▶ [Exercise prompt] Pick each line containing the word "آذربایجان" out of the data below.

BEGIN Given records

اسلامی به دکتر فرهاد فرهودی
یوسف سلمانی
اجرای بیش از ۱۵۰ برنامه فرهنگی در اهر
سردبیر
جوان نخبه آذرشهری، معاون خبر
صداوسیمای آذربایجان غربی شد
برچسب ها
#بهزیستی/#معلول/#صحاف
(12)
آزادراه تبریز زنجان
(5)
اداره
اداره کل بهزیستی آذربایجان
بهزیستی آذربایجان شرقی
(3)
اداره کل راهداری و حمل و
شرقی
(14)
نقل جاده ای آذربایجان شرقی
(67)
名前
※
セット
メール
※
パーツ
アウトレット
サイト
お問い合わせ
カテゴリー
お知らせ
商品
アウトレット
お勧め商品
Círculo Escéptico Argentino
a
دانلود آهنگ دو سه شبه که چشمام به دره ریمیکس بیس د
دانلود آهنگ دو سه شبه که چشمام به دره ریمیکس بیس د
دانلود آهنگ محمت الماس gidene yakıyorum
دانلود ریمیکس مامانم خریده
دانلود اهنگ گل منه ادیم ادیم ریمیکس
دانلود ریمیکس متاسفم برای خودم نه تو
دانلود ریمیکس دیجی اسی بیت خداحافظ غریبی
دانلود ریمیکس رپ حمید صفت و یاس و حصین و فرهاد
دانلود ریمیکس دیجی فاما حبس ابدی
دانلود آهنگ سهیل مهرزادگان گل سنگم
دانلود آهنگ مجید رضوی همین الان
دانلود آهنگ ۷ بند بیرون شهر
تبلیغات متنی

END Given records
BEGIN Given records

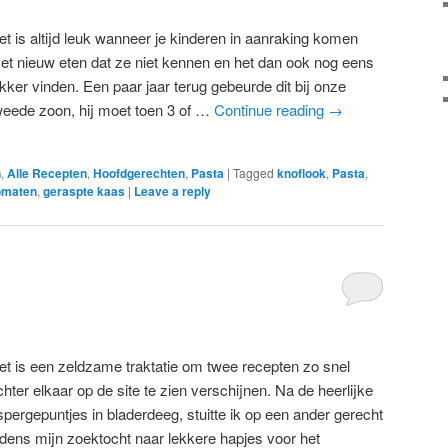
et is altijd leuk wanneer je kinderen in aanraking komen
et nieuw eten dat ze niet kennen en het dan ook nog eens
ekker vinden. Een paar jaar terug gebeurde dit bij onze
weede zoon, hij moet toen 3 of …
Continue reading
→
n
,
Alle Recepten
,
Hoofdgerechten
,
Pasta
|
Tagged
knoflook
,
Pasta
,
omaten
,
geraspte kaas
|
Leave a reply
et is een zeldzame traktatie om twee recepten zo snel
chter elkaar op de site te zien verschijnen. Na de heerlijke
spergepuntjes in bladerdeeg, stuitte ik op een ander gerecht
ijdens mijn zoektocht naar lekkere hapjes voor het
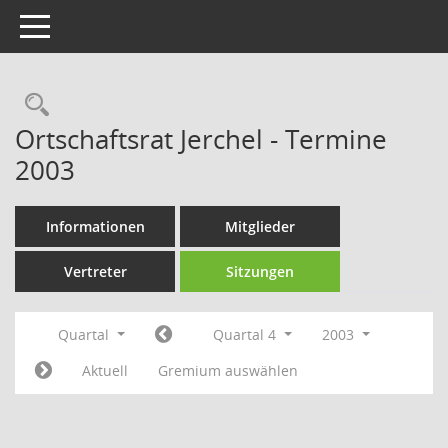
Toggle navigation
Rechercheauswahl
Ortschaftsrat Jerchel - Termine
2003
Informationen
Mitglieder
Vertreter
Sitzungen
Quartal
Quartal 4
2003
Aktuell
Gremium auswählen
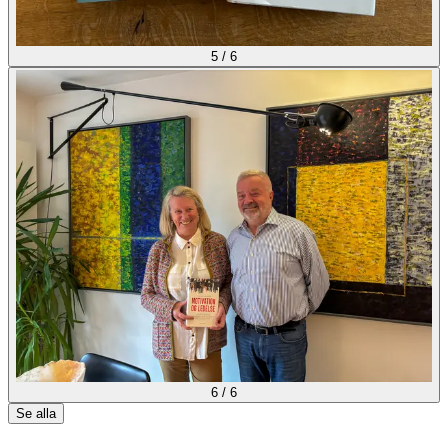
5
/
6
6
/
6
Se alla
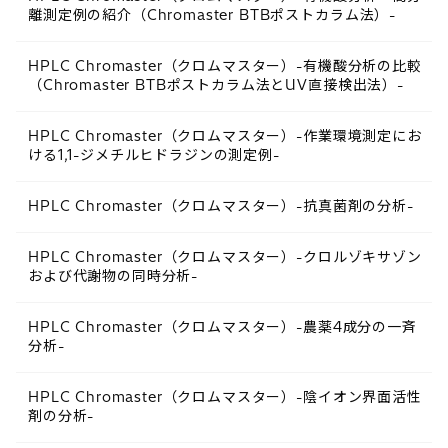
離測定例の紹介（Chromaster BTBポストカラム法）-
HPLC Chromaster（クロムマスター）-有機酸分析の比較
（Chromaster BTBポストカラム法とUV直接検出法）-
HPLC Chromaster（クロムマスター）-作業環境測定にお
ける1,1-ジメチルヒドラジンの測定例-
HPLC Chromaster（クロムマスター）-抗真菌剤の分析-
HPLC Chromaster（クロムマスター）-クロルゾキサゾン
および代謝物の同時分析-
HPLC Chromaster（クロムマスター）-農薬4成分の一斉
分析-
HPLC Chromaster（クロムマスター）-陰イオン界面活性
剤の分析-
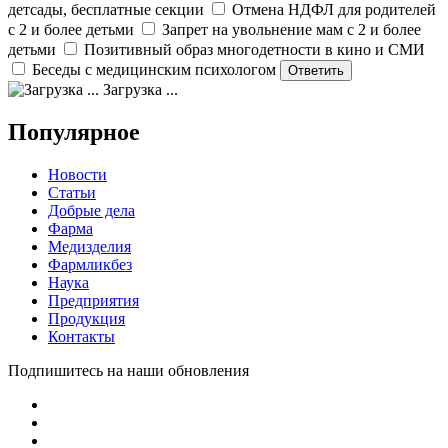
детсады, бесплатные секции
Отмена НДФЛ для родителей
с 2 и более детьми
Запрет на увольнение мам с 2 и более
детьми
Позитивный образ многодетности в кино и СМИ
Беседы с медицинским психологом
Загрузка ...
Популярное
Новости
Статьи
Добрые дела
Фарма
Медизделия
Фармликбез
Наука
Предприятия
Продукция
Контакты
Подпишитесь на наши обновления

END Given records
BEGIN Given records

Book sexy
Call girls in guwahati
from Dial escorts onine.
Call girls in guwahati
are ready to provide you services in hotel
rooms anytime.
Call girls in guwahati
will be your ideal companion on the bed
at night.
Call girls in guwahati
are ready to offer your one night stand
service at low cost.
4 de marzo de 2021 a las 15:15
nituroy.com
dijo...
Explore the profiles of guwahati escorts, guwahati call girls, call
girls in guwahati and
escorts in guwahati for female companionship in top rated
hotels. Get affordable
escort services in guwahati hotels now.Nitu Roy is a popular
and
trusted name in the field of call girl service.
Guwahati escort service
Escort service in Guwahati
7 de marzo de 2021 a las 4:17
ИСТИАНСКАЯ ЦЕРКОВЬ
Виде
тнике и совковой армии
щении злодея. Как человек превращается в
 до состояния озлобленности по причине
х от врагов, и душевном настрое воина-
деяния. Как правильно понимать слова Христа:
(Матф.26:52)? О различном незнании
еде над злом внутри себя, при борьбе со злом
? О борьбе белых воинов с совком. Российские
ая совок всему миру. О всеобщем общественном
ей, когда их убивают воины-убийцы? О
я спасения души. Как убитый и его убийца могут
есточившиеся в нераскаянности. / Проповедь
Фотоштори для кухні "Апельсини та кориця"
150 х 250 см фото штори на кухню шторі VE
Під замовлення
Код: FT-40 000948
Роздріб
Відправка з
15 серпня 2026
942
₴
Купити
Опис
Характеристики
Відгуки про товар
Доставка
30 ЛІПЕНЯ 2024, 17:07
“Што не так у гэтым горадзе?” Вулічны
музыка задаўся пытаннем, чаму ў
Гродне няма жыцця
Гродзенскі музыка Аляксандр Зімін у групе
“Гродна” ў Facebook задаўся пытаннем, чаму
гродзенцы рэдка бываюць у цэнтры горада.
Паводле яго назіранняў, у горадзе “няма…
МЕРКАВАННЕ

END Given records

▶ [Your response]
صداوسیمای آذربایجان غربی شد
اداره کل بهزیستی آذربایجان
بهزیستی آذربایجان شرقی
نقل جاده ای آذربایجان شرقی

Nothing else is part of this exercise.